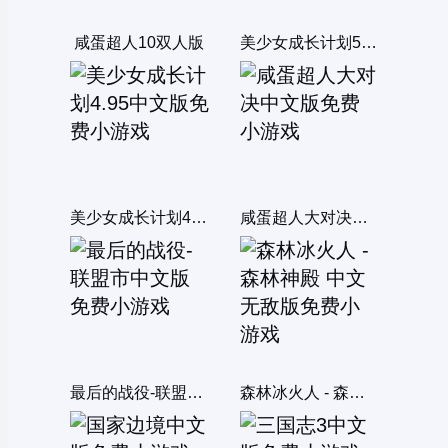
咸蛋超人10双人版
美少女成长计划5.2中文版
美少女成长计划4.95中文版
咸蛋超人大对决中文版
最后的战役-联盟市中文版
森林冰火人 - 森林神殿 中文无敌版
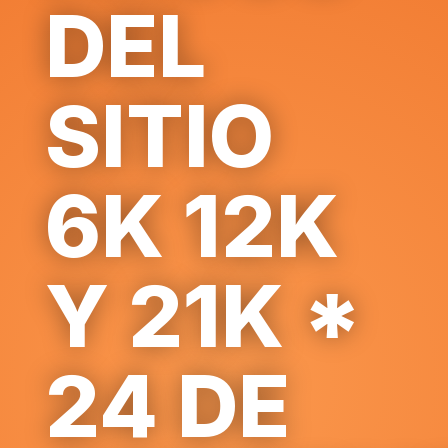
DEL
SITIO
6K 12K
Y 21K *
24 DE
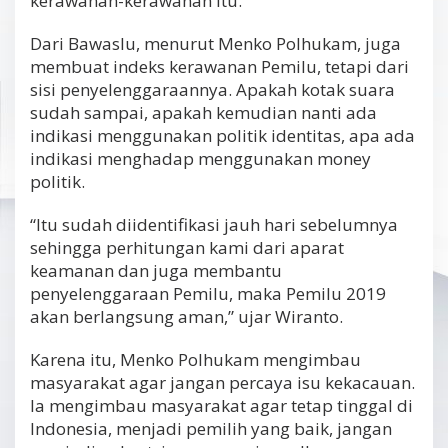
kerawanan-kerawanan itu.
Dari Bawaslu, menurut Menko Polhukam, juga
membuat indeks kerawanan Pemilu, tetapi dari
sisi penyelenggaraannya. Apakah kotak suara
sudah sampai, apakah kemudian nanti ada
indikasi menggunakan politik identitas, apa ada
indikasi menghadap menggunakan money
politik.
“Itu sudah diidentifikasi jauh hari sebelumnya
sehingga perhitungan kami dari aparat
keamanan dan juga membantu
penyelenggaraan Pemilu, maka Pemilu 2019
akan berlangsung aman,” ujar Wiranto.
Karena itu, Menko Polhukam mengimbau
masyarakat agar jangan percaya isu kekacauan.
Ia mengimbau masyarakat agar tetap tinggal di
Indonesia, menjadi pemilih yang baik, jangan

-----

* **Exercise objective**
In the reply, give again exactly the lines from the beginning of the entries above through the line with "masyarakat agar jangan percaya isu kekacauan."; pictures stay out.

* **Answer to this task**
咸蛋超人10双人版
美少女成长计划5.2中文版
美少女成长计划4.95中文版
咸蛋超人大对决中文版
最后的战役-联盟市中文版
森林冰火人 - 森林神殿 中文无敌版
DEL
SITIO
6K 12K
Y 21K *
24 DE
kerawanan-kerawanan itu.
Dari Bawaslu, menurut Menko Polhukam, juga
membuat indeks kerawanan Pemilu, tetapi dari
sisi penyelenggaraannya. Apakah kotak suara
sudah sampai, apakah kemudian nanti ada
indikasi menggunakan politik identitas, apa ada
indikasi menghadap menggunakan money
politik.
“Itu sudah diidentifikasi jauh hari sebelumnya
sehingga perhitungan kami dari aparat
keamanan dan juga membantu
penyelenggaraan Pemilu, maka Pemilu 2019
akan berlangsung aman,” ujar Wiranto.
Karena itu, Menko Polhukam mengimbau
masyarakat agar jangan percaya isu kekacauan.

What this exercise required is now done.